A razão tida como estopim da crise que se transformou em uma verdadeira guerra civil foi a proposta de uma reforma da Previdência, feita por Ortega. Revoltada, a população foi às ruas, contra a alteração que aumentaria em 0,75% a contribuição dos trabalhadores e reduziria em 5% a pensão dos aposentados. A repressão violenta por parte do governo e a ação de grupos paramilitares já deixou mais de 350 mortos em pouco mais de 3 meses. A situação ganhou maior comoção no Brasil após a estudante Raynéia Gabrielle Lima, 30, ser morta na última segunda-feira, 23. 

[SAIBAMAIS]
O coordenador da pós-graduação em relações governamentais da Mackenzie, Márcio Coimbra, relaciona os protestos populares com as manifestações que tomaram as ruas no Brasil em 2013, que tinham como lema "não são só 20 centavos". "(A reforma da Previdência) é só uma justificativa para entrar no enfrentamento", considera. Tanto que, mesmo após Ortega revogar a reforma em 22 de abril, a população não recuou. E nem diminuíram os confrontos.
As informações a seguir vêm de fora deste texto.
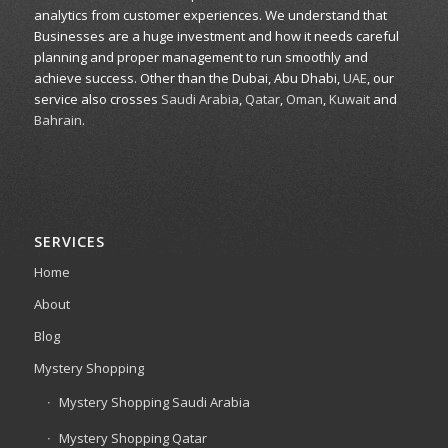
analytics from customer experiences. We understand that
Businesses are a huge investment and how it needs careful
planning and proper management to run smoothly and
achieve success. Other than the Dubai, Abu Dhabi,
UAE
, our
service also crosses
Saudi Arabia
,
Qatar
,
Oman
,
Kuwait
and
Bahrain
.
SERVICES
Home
About
Blog
Mystery Shopping
Mystery Shopping Saudi Arabia
Mystery Shopping Qatar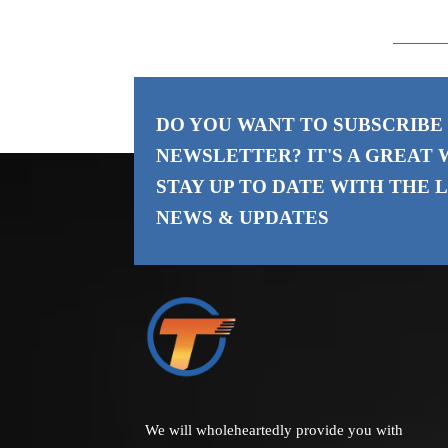
DO YOU WANT TO SUBSCRIBE
NEWSLETTER? IT'S A GREAT 
STAY UP TO DATE WITH THE
L
NEWS & UPDATES
We will wholeheartedly provide you with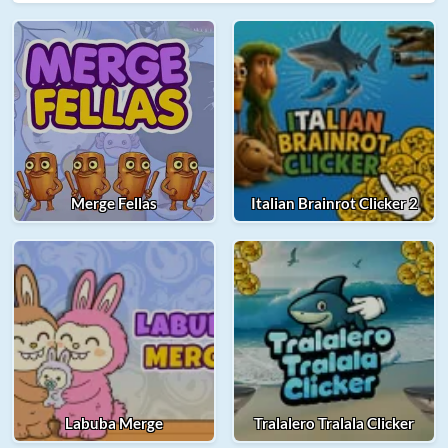
Merge Fellas
Italian Brainrot Clicker 2
Labuba Merge
Tralalero Tralala Clicker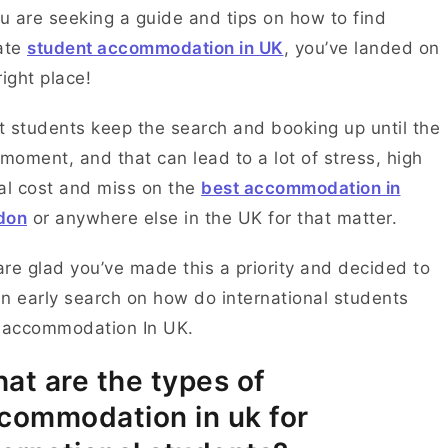
ou are seeking a guide and tips on how to find
ate
student accommodation in UK
, you’ve landed on
right place!
 students keep the search and booking up until the
 moment, and that can lead to a lot of stress, high
al cost and miss on the
best accommodation in
don
or anywhere else in the UK for that matter.
re glad you’ve made this a priority and decided to
n early search on how do international students
 accommodation In UK.
at are the types of
commodation in uk for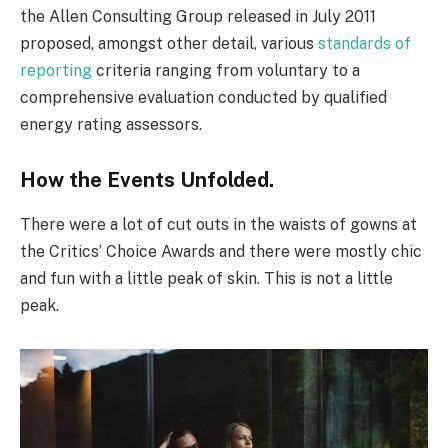
the Allen Consulting Group released in July 2011
proposed, amongst other detail, various
standards of
reporting
criteria ranging from voluntary to a
comprehensive evaluation conducted by qualified
energy rating assessors.
How the Events Unfolded.
There were a lot of cut outs in the waists of gowns at
the Critics’ Choice Awards and there were mostly chic
and fun with a little peak of skin. This is not a little
peak.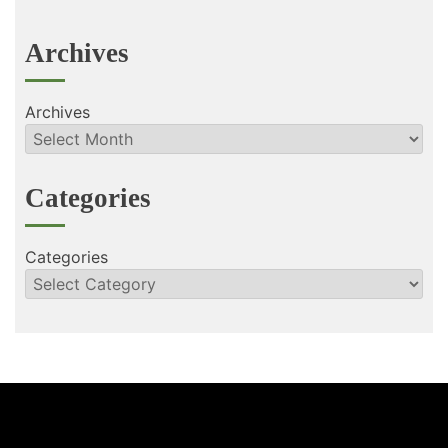
Archives
Archives
Categories
Categories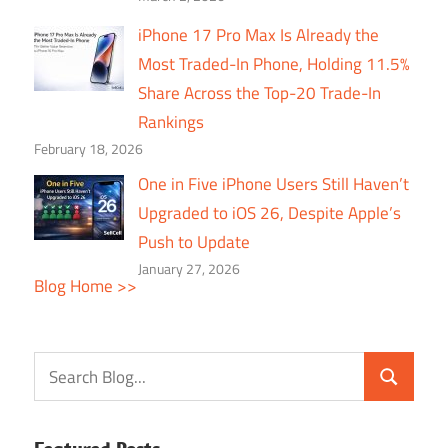
iPhone 17 Pro Max Is Already the
Most Traded-In Phone, Holding 11.5%
Share Across the Top-20 Trade-In
Rankings
February 18, 2026
One in Five iPhone Users Still Haven’t
Upgraded to iOS 26, Despite Apple’s
Push to Update
January 27, 2026
Blog Home >>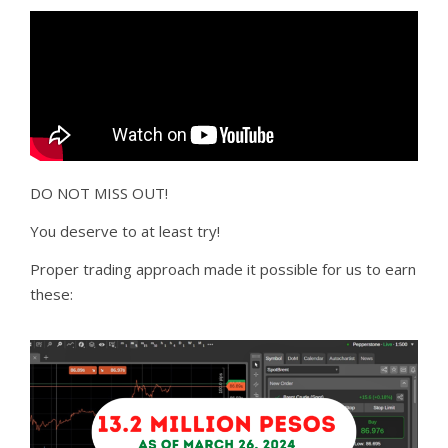
DO NOT MISS OUT!
You deserve to at least try!
Proper trading approach made it possible for us to earn
these: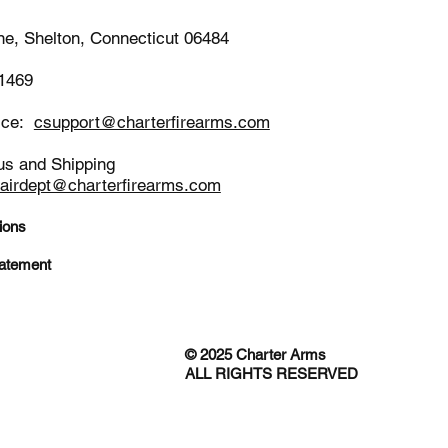
ne, Shelton, Connecticut 06484
-1469
ice:
csupport@charterfirearms.com
us and Shipping
pairdept@charterfirearms.com
ions
tatement
© 2025 Charter Arms
ALL RIGHTS RESERVED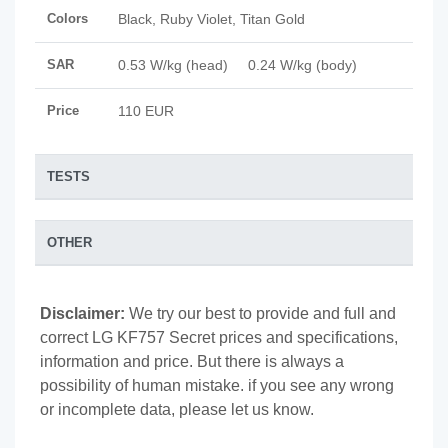
Colors
Black, Ruby Violet, Titan Gold
SAR
0.53 W/kg (head) 0.24 W/kg (body)
Price
110 EUR
TESTS
OTHER
Disclaimer:
We try our best to provide and full and
correct LG KF757 Secret prices and specifications,
information and price. But there is always a
possibility of human mistake. if you see any wrong
or incomplete data, please let us know.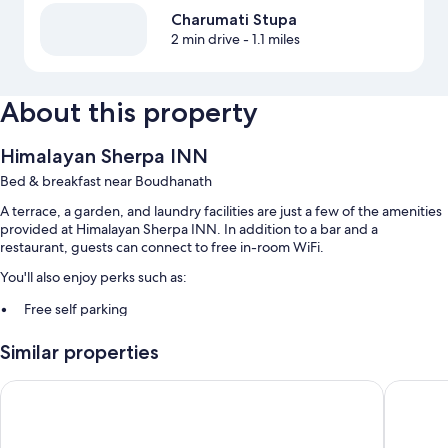
Charumati Stupa
2 min drive
- 1.1 miles
About this property
Himalayan Sherpa INN
Bed & breakfast near Boudhanath
A terrace, a garden, and laundry facilities are just a few of the amenities
provided at Himalayan Sherpa INN. In addition to a bar and a
restaurant, guests can connect to free in-room WiFi.
You'll also enjoy perks such as:
Free self parking
Smoke-free premises, luggage storage, and free newspapers
Similar properties
A 24-hour front desk and tour/ticket assistance
Hotel Friend's Home
Hotel Mu
Room features
All guestrooms at Himalayan Sherpa INN include thoughtful touches
such as premium bedding, as well as amenities like free WiFi and free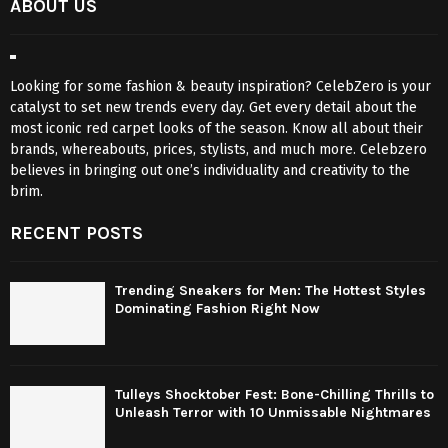
ABOUT US
Looking for some fashion & beauty inspiration? CelebZero is your
catalyst to set new trends every day. Get every detail about the
most iconic red carpet looks of the season. Know all about their
brands, whereabouts, prices, stylists, and much more. Celebzero
believes in bringing out one’s individuality and creativity to the
brim.
RECENT POSTS
Trending Sneakers for Men: The Hottest Styles
Dominating Fashion Right Now
Tulleys Shocktober Fest: Bone-Chilling Thrills to
Unleash Terror with 10 Unmissable Nightmares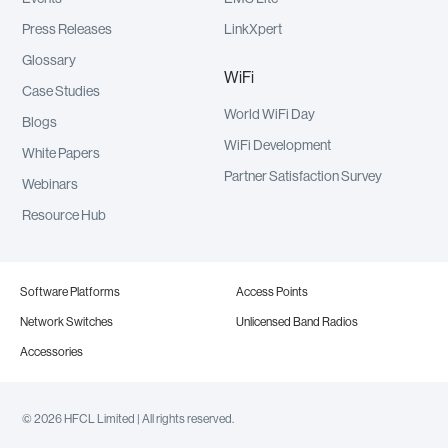
Press Releases
LinkXpert
Glossary
WiFi
Case Studies
World WiFi Day
Blogs
WiFi Development
White Papers
Partner Satisfaction Survey
Webinars
Resource Hub
Software Platforms
Access Points
Network Switches
Unlicensed Band Radios
Accessories
© 2026 HFCL Limited | All rights reserved.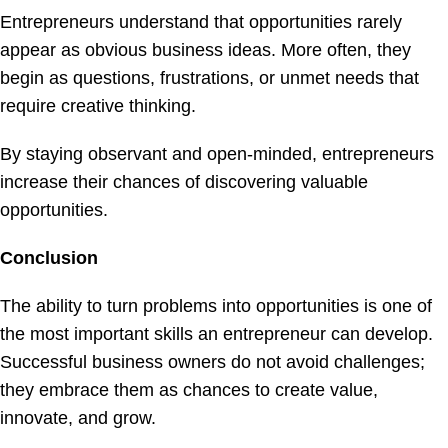
Entrepreneurs understand that opportunities rarely
appear as obvious business ideas. More often, they
begin as questions, frustrations, or unmet needs that
require creative thinking.
By staying observant and open-minded, entrepreneurs
increase their chances of discovering valuable
opportunities.
Conclusion
The ability to turn problems into opportunities is one of
the most important skills an entrepreneur can develop.
Successful business owners do not avoid challenges;
they embrace them as chances to create value,
innovate, and grow.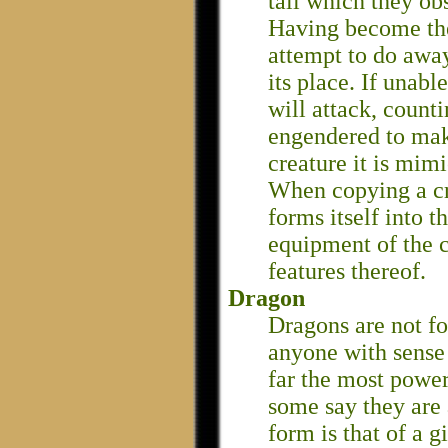
tall which they ob
Having become the
attempt to do awa
its place. If unabl
will attack, count
engendered to make
creature it is mim
When copying a cr
forms itself into t
equipment of the c
features thereof.
Dragon
Dragons are not f
anyone with sense
far the most power
some say they are 
form is that of a g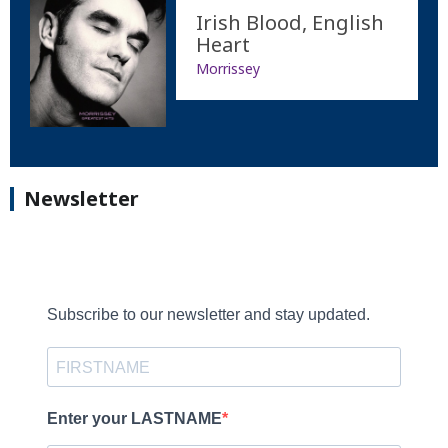
Irish Blood, English
Heart
Morrissey
Newsletter
Subscribe to our newsletter and stay updated.
Enter your LASTNAME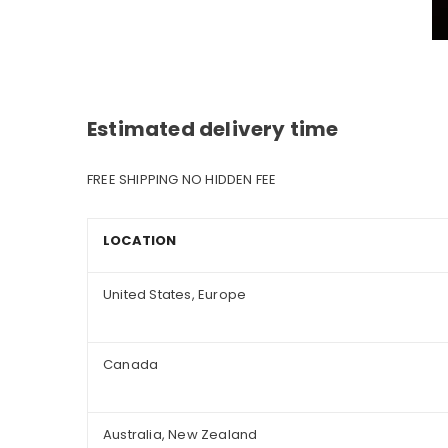
Estimated delivery time
FREE SHIPPING NO HIDDEN FEE
LOCATION
United States, Europe
Canada
Australia, New Zealand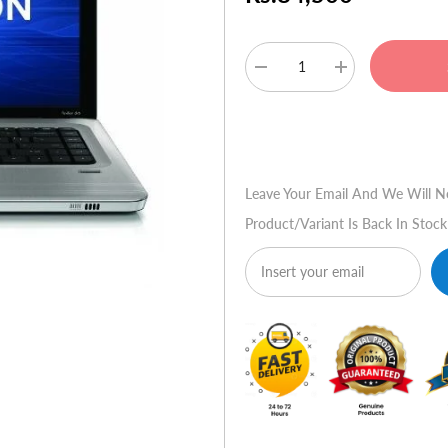
Decrease
Increase
quantity
quantity
for
for
HP
HP
Buy No
Pavilion
Pavilion
DV6-
DV6-
6011TX
6011TX
Leave Your Email And We Will N
Product/variant Is Back In Stock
Os manifestantes pedem que Daniel Ortega renuncie ao cargo na Presidência, que ocupa desde 2007. A principal demanda dos protestos tem sido o adiantamento das eleições de 2021 para março de 2019. A Organização dos Estados Americanos (OEA) aprovou, no último dia 15, uma resolução para o presidente antecipar as eleições. Ortega, no entanto, já declarou diversas vezes que não vai ceder aos apelos e que só sairá do poder quando acabar seu mandato, alegando que a renúncia “criaria instabilidade, insegurança e pioraria as coisas” .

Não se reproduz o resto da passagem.